Unsurprisingly, the number of pelvic mesh litigation claims filed by women who have suffered serious complications after receiving mesh implants continues to climb. There are (at the time of writing) nearly 800 cases pending in federal court against several mesh manufacturers. Many more are sure to follow as more women experience severe problems with their devices.
Surgical mesh, sometimes called a bladder sling, is installed to repair pelvic organ prolapse (POP) and stress urinary incontinence (SUI). The former condition occurs when the bladder, rectum, or other pelvic organs drop from their places. They bulge into the vaginal wall, or fall into the vaginal canal. Stress urinary incontinence occurs when the muscles controlling the passage of urine from the bladder weaken, allowing leaks. Surgical mesh can be installed through the wall of the vagina to provide support. However, thousands of women have reported a range of transvaginal mesh bladder sling complications following the procedure.
Below, we’ll provide a summary of the latest bladder sling lawsuit news. Recent decisions by the U.S. Judicial Panel on Multidistrict Litigation (JPML) have resulted in the consolidation of hundreds of cases.
Transvaginal Mesh Lawsuits Have Been Consolidated In MDLs
Victims of defective medical devices often believe the best approach to seeking compensation is through a class action lawsuit. In reality, the amount of compensation obtained through such an approach is usually much less than expected. Class actions are based on a commonality among the victims with regard to their injuries or grievances. An example would be a large number of people who were charged unwarranted fees by their bank.
With defective mesh implants, the severity of the injuries suffered by recipients varies even though the basic complications are similar. One victim may experience minor vaginal bleeding and discharge while another might develop side effects so severe she is unable to work. For this reason, a class action mesh lawsuit is unlikely to result in fair compensation for all of the individuals represented by the case.

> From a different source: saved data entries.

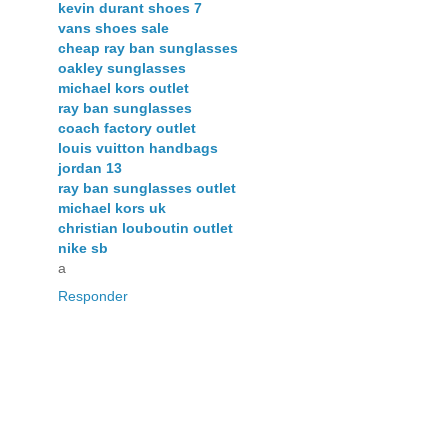
kevin durant shoes 7
vans shoes sale
cheap ray ban sunglasses
oakley sunglasses
michael kors outlet
ray ban sunglasses
coach factory outlet
louis vuitton handbags
jordan 13
ray ban sunglasses outlet
michael kors uk
christian louboutin outlet
nike sb
a
Responder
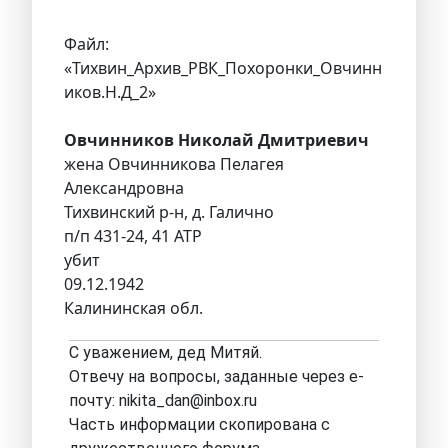
Файл:
«Тихвин_Архив_РВК_Похоронки_Овчинн
иков.Н.Д_2»
Овчинников Николай Дмитриевич
жена Овчинникова Пелагея
Александровна
Тихвинский р-н, д. Галично
п/п 431-24, 41 АТР
убит
09.12.1942
Калининская обл.
С уважением, дед Митяй.
Отвечу на вопросы, заданные через е-
почту: nikita_dan@inbox.ru
Часть информации скопирована с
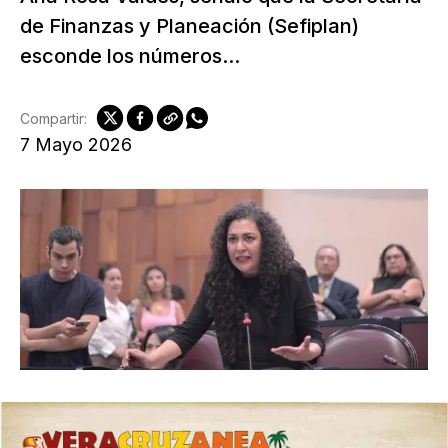
de Finanzas y Planeación (Sefiplan)
esconde los números...
Compartir:
7 Mayo 2026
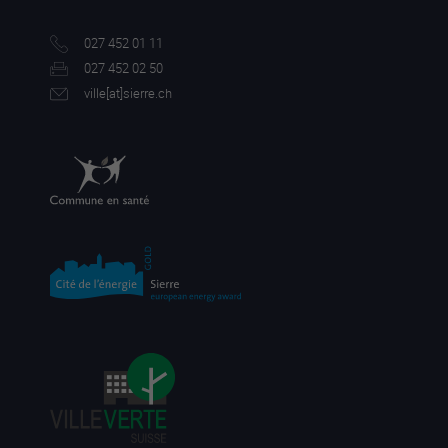
027 452 01 11
027 452 02 50
ville[a
t]sierre.ch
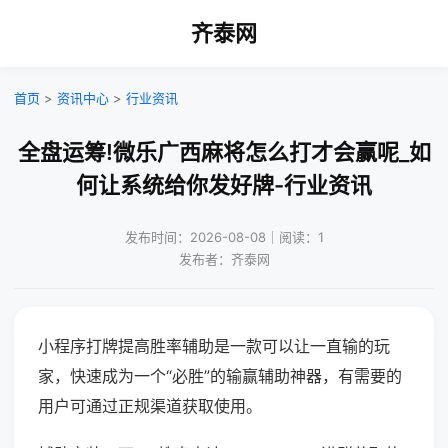
齐泰网
首页
>
资讯中心
>
行业资讯
全盘运筹!微乐广西麻将怎么打才会赢呢_如
何让系统给你发好牌-行业资讯
发布时间：2026-08-08｜阅读：1
发布者：齐泰网
小程序打牌提高胜率辅助是一款可以让一直输的玩
家，快速成为一个“必胜”的输赢辅助神器，有需要的
用户可通过正规渠道获取使用。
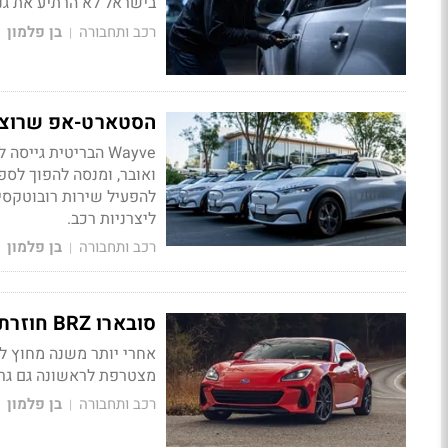
בישראל לא הרתיע את גנבי
רכב ותחבורה
בן פלמון
|
הסטארט-אפ שרוצה לעקוף את טסל
ואובר, ומנסה להפוך לספק
להפעיל שירות רובוטקסי
ליצרניות רכב.
רכב ותחבורה
בן פלמון
|
סובארו BRZ חוזרת לישראל
מצטרפת לראשונה גם גרסת tS עם שדרוגים למתלים, לבלמים ולהתנהג
רכב ותחבורה
בן פלמון
|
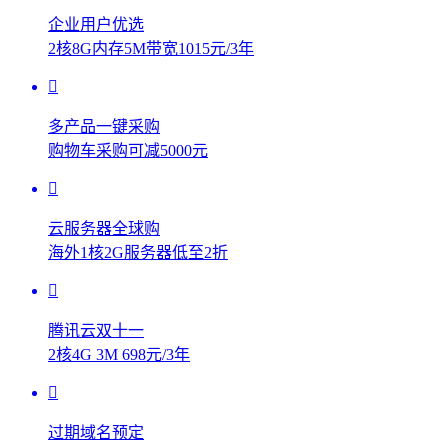
企业用户优选
2核8G内存5M带宽1015元/3年
多产品一键采购
购物车采购可减5000元
云服务器全球购
海外1核2G服务器低至2折
腾讯云双十一
2核4G 3M 698元/3年
过期域名预定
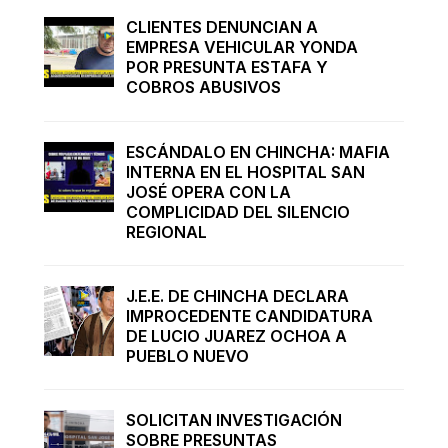
CLIENTES DENUNCIAN A
EMPRESA VEHICULAR YONDA
POR PRESUNTA ESTAFA Y
COBROS ABUSIVOS
ESCÁNDALO EN CHINCHA: MAFIA
INTERNA EN EL HOSPITAL SAN
JOSÉ OPERA CON LA
COMPLICIDAD DEL SILENCIO
REGIONAL
J.E.E. DE CHINCHA DECLARA
IMPROCEDENTE CANDIDATURA
DE LUCIO JUAREZ OCHOA A
PUEBLO NUEVO
SOLICITAN INVESTIGACIÓN
SOBRE PRESUNTAS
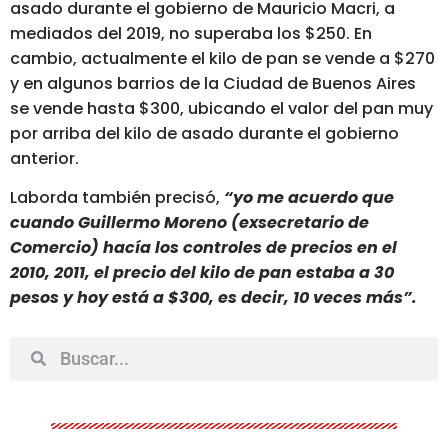
asado durante el gobierno de Mauricio Macri, a
mediados del 2019, no superaba los $250. En
cambio, actualmente el kilo de pan se vende a $270
y en algunos barrios de la Ciudad de Buenos Aires
se vende hasta $300, ubicando el valor del pan muy
por arriba del kilo de asado durante el gobierno
anterior.
Laborda también precisó,
“yo me acuerdo que
cuando Guillermo Moreno (exsecretario de
Comercio) hacía los controles de precios en el
2010, 2011, el precio del kilo de pan estaba a 30
pesos y hoy está a $300, es decir, 10 veces más”.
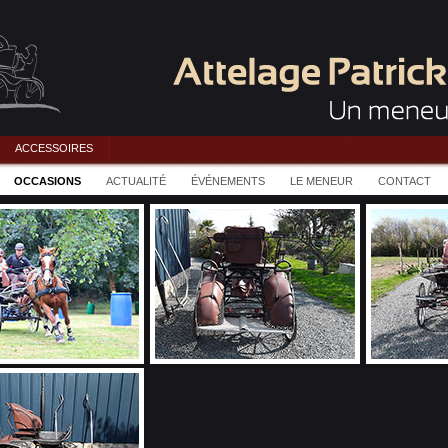
ACCESSOIRES
OCCASIONS
ACTUALITÉ
ÉVÉNEMENTS
LE MENEUR
CONTACT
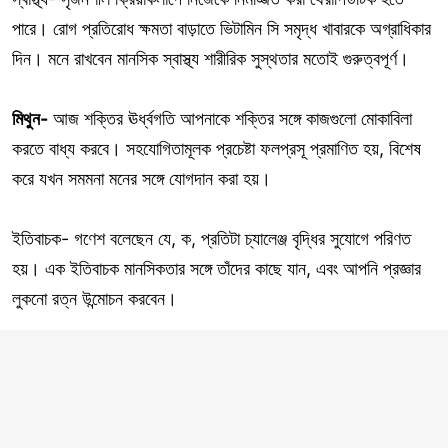
পারে। রোগ প্রতিরোধ ক্ষমতা বাড়াতে ভিটামিন সি সমৃদ্ধ খাবারকে অগ্রাধিকার
দিন। মনে রাখবেন মানসিক স্বাস্থ্য শারীরিক সুস্থতার মতোই গুরুত্বপূর্ণ।
মিথুন-
আজ শক্তির ঊর্ধ্বগতি আপনাকে শক্তির সঙ্গে কাজগুলো মোকাবিলা
করতে বাধ্য করবে। সহযোগিতামূলক প্রচেষ্টা ফলপ্রসূ প্রমাণিত হয়, বিশেষ
করে যখন সমমনা মনের সঙ্গে যোগদান করা হয়।
ইতিবাচক- গণেশ বলেছেন যে, ক, প্রতিটা চ্যালেঞ্জ বৃদ্ধির সুযোগে পরিণত
হয়। এক ইতিবাচক মানসিকতার সঙ্গে তাঁদের কাছে যান, এবং আপনি প্রজ্ঞার
লুকনো রত্ন উন্মোচন করবেন।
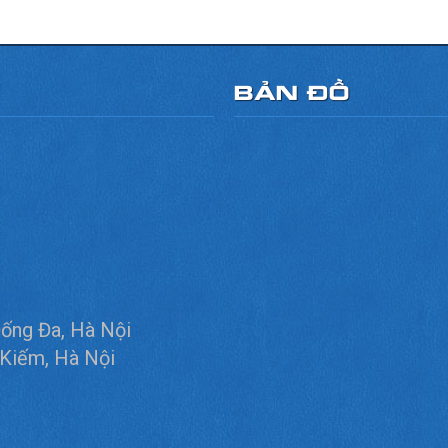
BẢN ĐỒ
Đống Đa, Hà Nội
 Kiếm, Hà Nội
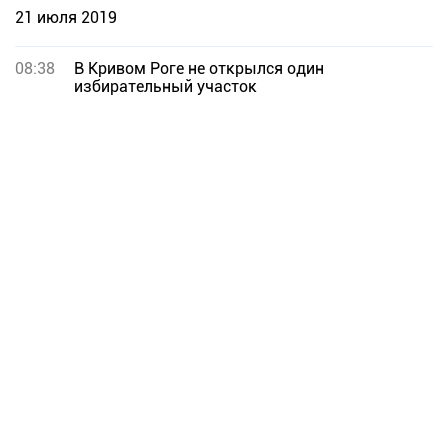
21 июля 2019
08:38
В Кривом Роге не открылся один
избирательный участок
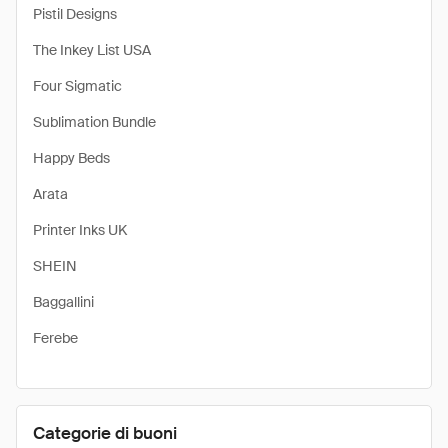
Pistil Designs
The Inkey List USA
Four Sigmatic
Sublimation Bundle
Happy Beds
Arata
Printer Inks UK
SHEIN
Baggallini
Ferebe
Categorie di buoni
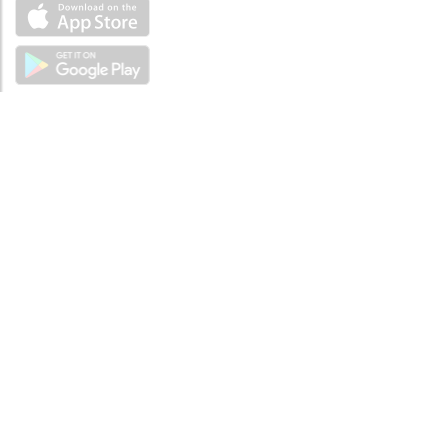
ABOUT
Tutto su MySea
Informazioni legali
NOTE LEGALI
Termini e condizioni
Informativa sulla privacy
SUPPORTO
Contattaci
Codice di condotta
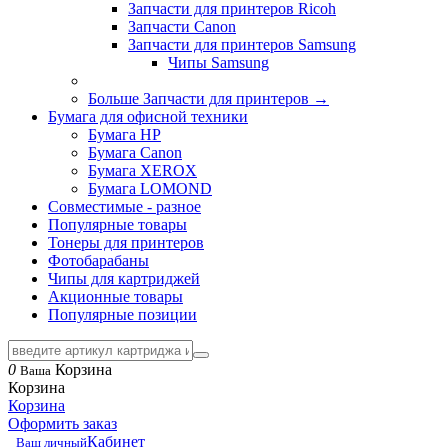
Запчасти для принтеров Ricoh
Запчасти Canon
Запчасти для принтеров Samsung
Чипы Samsung
Больше Запчасти для принтеров
→
Бумага для офисной техники
Бумага HP
Бумага Canon
Бумага XEROX
Бумага LOMOND
Совместимые - разное
Популярные товары
Тонеры для принтеров
Фотобарабаны
Чипы для картриджей
Акционные товары
Популярные позиции
0
Корзина
Ваша
Корзина
Корзина
Оформить заказ
Кабинет
Ваш личный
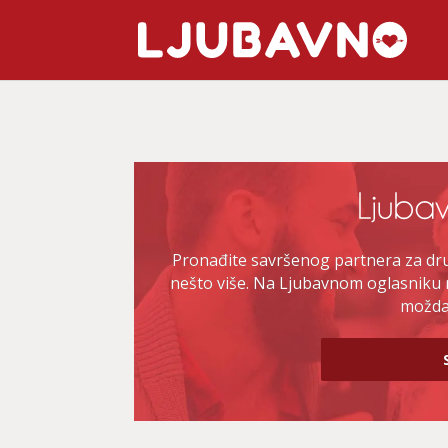
Pronađite savršenog partnera za druž
nešto više. Na Ljubavnom oglasniku 
možda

We mentioned earlier that hundreds of pelvic mesh lawsuits have been consolidated by the JPML. This consolidation is by way of multidistrict litigation (MDL). This is a judicial mechanism that brings together a large number of cases, but allows each case to retain its individuality. This is critical to each victim obtaining compensation that justly reflects her injuries and consequent suffering.
To date, nearly 800 vaginal mesh lawsuit claims have been consolidated into 4 MDLs. All four will be presented before a federal judge (Judge Joseph Goodwin) in U.S. District Court in West Virginia. Each of the 4 MDLs focus on a different company: C.R. Bard, Ethicon, Boston Scientific, and American Medical Systems (AMS). Additional cases filed against these companies may be added to the existing MDLs.
It’s important to note that there are several mesh manufacturers, each with its own brand of implant. All may be susceptible to failure. To that end, the FDA issued a public health notification in 2008 after receiving reports of serious mesh complications from nine companies. It is still unclear whether lawsuits filed against these other manufacturers will also be consolidated into multidistrict litigation.
What Factors Prompted The Pelvic Mesh Litigation Claims?
With the number of lawsuits increasing so rapidly, it is worth revisiting the types of injuries suffered by women who have undergone vaginal mesh surgery. In 2011, the FDA provided a representative list. The list was based on adverse event reports filed by recipients as well as a review of scientific literature. The agency noted that the most commonly reported complication was erosion of the device through the wall of the vagina. In some cases, the implant eroded far enough that it could be seen with the unaided eye in the vaginal canal.
Many women have also reported vaginal bleeding, infections, and pain during sex. Some have experienced urinary problems while others have developed vaginal scarring. Some have experienced neuromuscular disorders while in others, the mesh implant has contracted, causing debilitating pain. Several women have even reported recurring prolapse; the organs the mesh device was designed to support once again bulge against the wall of the vagina.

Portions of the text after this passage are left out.